Mastodawn

Thomas H. Ptacek Feb 2, 2023

I wrote a thing. https://fly.io/blog/carving-the-scheduler-out-of-our-orchestrator/

Carving The Scheduler Out Of Our Orchestrator

A deep dive into container scheduling and Flyd, our new orchestrator.

Fly

Show thread

Thomas H. Ptacek Feb 2, 2023

Like, the interesting story for me here is path dependence.

I don’t think we set out to write a bidding schedule design so much as we set out not to have dependencies on Raft consensus (run a single global high-volume Raft cluster some time and see how you end up feeling about distributed consensus).

Like, the inception of `flyd` was literally: “pull the driver code out of Nomad, and make it not depend on Raft”.

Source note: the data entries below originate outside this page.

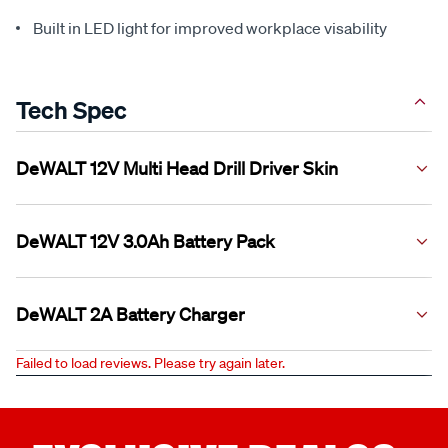
Built in LED light for improved workplace visability
Tech Spec
DeWALT 12V Multi Head Drill Driver Skin
DeWALT 12V 3.0Ah Battery Pack
Voltage
12V
Platform
DeWALT 12V XR
DeWALT 2A Battery Charger
Voltage
No Load
12V
0 - 425/0 - 1,500 RPM
Speed
Platform
DeWALT 12V XR
Failed to load reviews. Please try again later.
Clutch
15
Voltage
Capacity
12V
3.0Ah
Positions
Platform
Charging
DeWALT 12V XR
Maximum
57.5Nm
Time (2A
90 Minutes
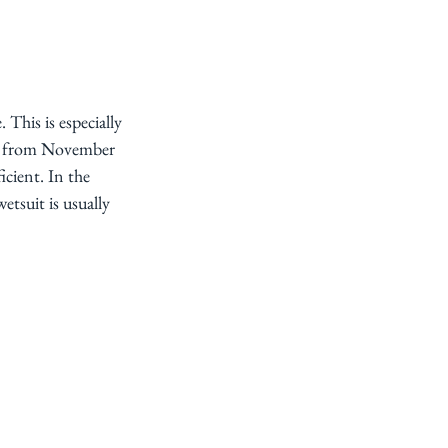
This is especially 
s, from November 
cient. In the 
tsuit is usually 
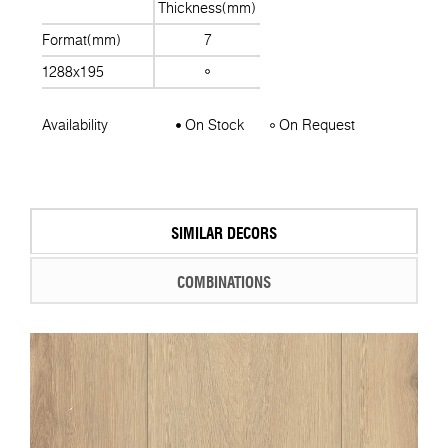
Thickness(mm)
Format(mm)
7
1288x195
Availability
On Stock
On Request
SIMILAR DECORS
COMBINATIONS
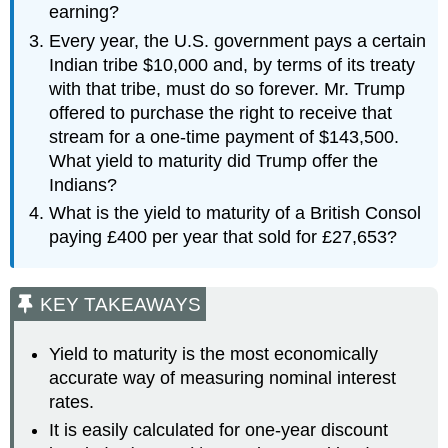
earning?
Every year, the U.S. government pays a certain
Indian tribe $10,000 and, by terms of its treaty
with that tribe, must do so forever. Mr. Trump
offered to purchase the right to receive that
stream for a one-time payment of $143,500.
What yield to maturity did Trump offer the
Indians?
What is the yield to maturity of a British Consol
paying £400 per year that sold for £27,653?
KEY TAKEAWAYS
Yield to maturity is the most economically
accurate way of measuring nominal interest
rates.
It is easily calculated for one-year discount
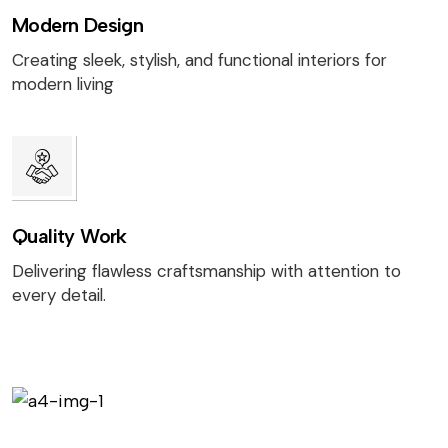
Modern Design
Creating sleek, stylish, and functional interiors for
modern living
Quality Work
Delivering flawless craftsmanship with attention to
every detail.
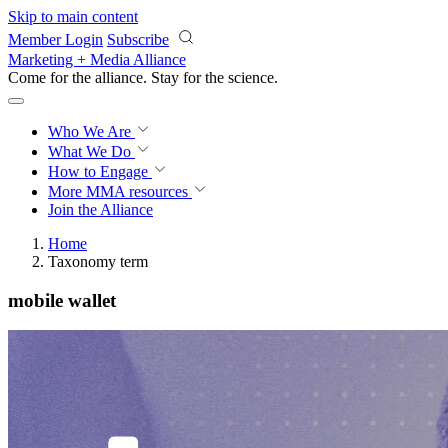
Skip to main content
Member Login
Subscribe
Marketing + Media Alliance
Come for the alliance. Stay for the
science.
Who We Are
What We Do
How to Engage
More
MMA resources
Join the Alliance
Home
Taxonomy term
mobile wallet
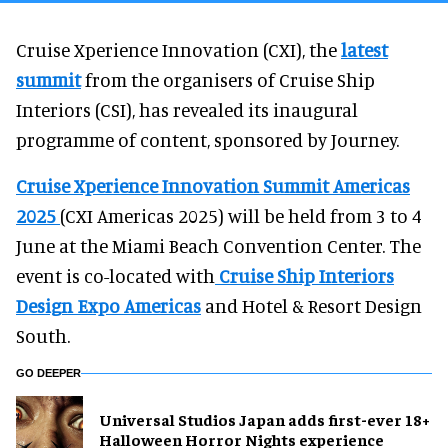
Cruise Xperience Innovation (CXI), the
latest
summit
from the organisers of Cruise Ship
Interiors (CSI), has revealed its inaugural
programme of content, sponsored by Journey.
Cruise Xperience Innovation Summit Americas
2025
(CXI Americas 2025) will be held from 3 to 4
June at the Miami Beach Convention Center. The
event is co-located with
Cruise Ship Interiors
Design Expo Americas
and Hotel & Resort Design
South.
GO DEEPER
Universal Studios Japan adds first-ever 18+
Halloween Horror Nights experience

But once you do that, you can’t easily do a central planning scheduler anymore. You become Orchestration Milton Friedman. A totally different tech tree.

Show thread

Nat Bennett Feb 2, 2023

@tqbf This is fascinating!

Cloud Foundry had a similar journey in its orchestration system

It started with a very fancy pub/sub based system without a central orchestration node. This was hard to debug, fragile, etc.

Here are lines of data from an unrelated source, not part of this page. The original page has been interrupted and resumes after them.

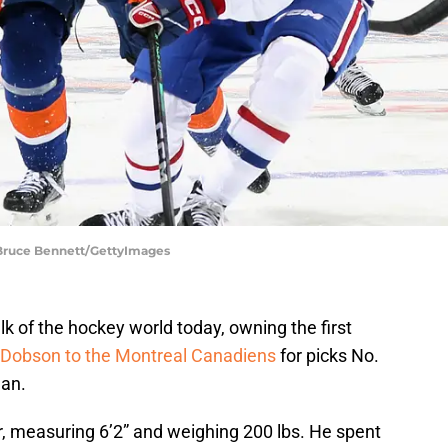
 Bruce Bennett/GettyImages
k of the hockey world today, owning the first
 Dobson to the Montreal Canadiens
for picks No.
man.
r, measuring 6’2” and weighing 200 lbs. He spent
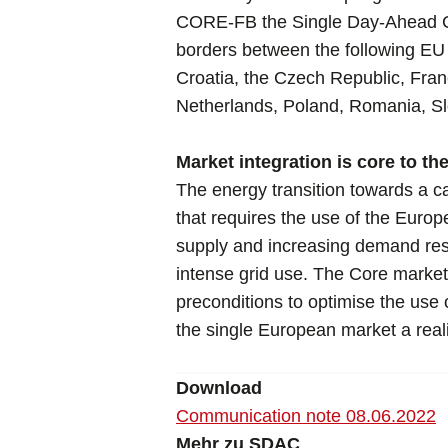
CORE-FB the Single Day-Ahead Co
borders between the following EU
Croatia, the Czech Republic, Fra
Netherlands, Poland, Romania, Sl
Market integration is core to th
The energy transition towards a ca
that requires the use of the Europ
supply and increasing demand resp
intense grid use. The Core market
preconditions to optimise the use
the single European market a reali
Download
Communication note 08.06.2022
Mehr zu SDAC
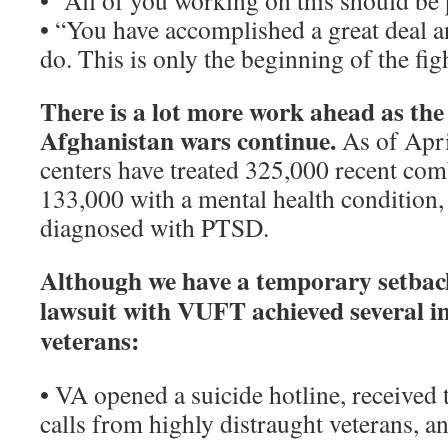
• “All of you working on this should be
• “You have accomplished a great deal and
do. This is only the beginning of the fig
There is a lot more work ahead as the
Afghanistan wars continue.
As of Apri
centers have treated 325,000 recent com
133,000 with a mental health condition
diagnosed with PTSD.
Although we have a temporary setbac
lawsuit with VUFT achieved several i
veterans:
• VA opened a suicide hotline, received 
calls from highly distraught veterans,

Then rewrote it with an auction-based central co-ordinator in Go, call Diego, that used etcd and consul for state.

Then, finally, migrated from etcd and consul to SQL because GOOD LORD those things were a pain to run.

Show thread

Nat Bennett

@tqbf The SQL, I should note, still has a consensus algorithm for most production deployments, since by default it uses Galera.

A very carefully managed, hardened Galera that is not allowed to get up to any SHIT.

And getting it there took years and many painful outages and data loss incidents.

But, Cloud Foundry is designed to run workloads in data centers that can't access the internet so it's gotta bring and manage its own SQL DB.